Q : Les choses changent. Et vous ne voulez pas qu’elles changent.

R : C’est à cause de la propagande du Parti démocrate progressiste qui est aujourd’hui au pouvoir. On peut imaginer qu’un jour la Chine aura réunifié Taiwan avec l’éducation, la population de Taiwan redeviendra patriote et pour la réunification.

Q : Et hors de question de faire une opération militaire sur Taiwan ? Vous n’allez pas faire des coups des Russes en Ukraine ? Je vous pose la question franchement, est-ce que pour vous ça peut être un scénario, une opération militaire sur Taiwan ?

R : Bien sûr.

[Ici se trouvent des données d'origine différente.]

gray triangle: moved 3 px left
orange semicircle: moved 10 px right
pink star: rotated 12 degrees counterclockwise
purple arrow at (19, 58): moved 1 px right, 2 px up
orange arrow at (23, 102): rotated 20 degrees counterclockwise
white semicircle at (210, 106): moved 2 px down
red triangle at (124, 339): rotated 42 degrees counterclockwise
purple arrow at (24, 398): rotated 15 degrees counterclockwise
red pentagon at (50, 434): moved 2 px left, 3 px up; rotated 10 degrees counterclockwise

Ce n’est pas contre la population de Taiwan. C’est pour dissuader ou bien avertir les forces sécessionnistes visant l’indépendance de Taiwan et des forces anti-chinoises étrangères.

Q : Donc le scénario d’une intervention militaire de Pékin sur Taiwan reste toujours là avec le danger que ça peut représenter ?

R : Il est toujours là. S’il y a un danger, ce n’est pas nous qui l’avons créé, ce sont les Américains. Par exemple cette fois-ci la visite inutile de Madame Pelosi à Taiwan a risqué de provoquer une crise.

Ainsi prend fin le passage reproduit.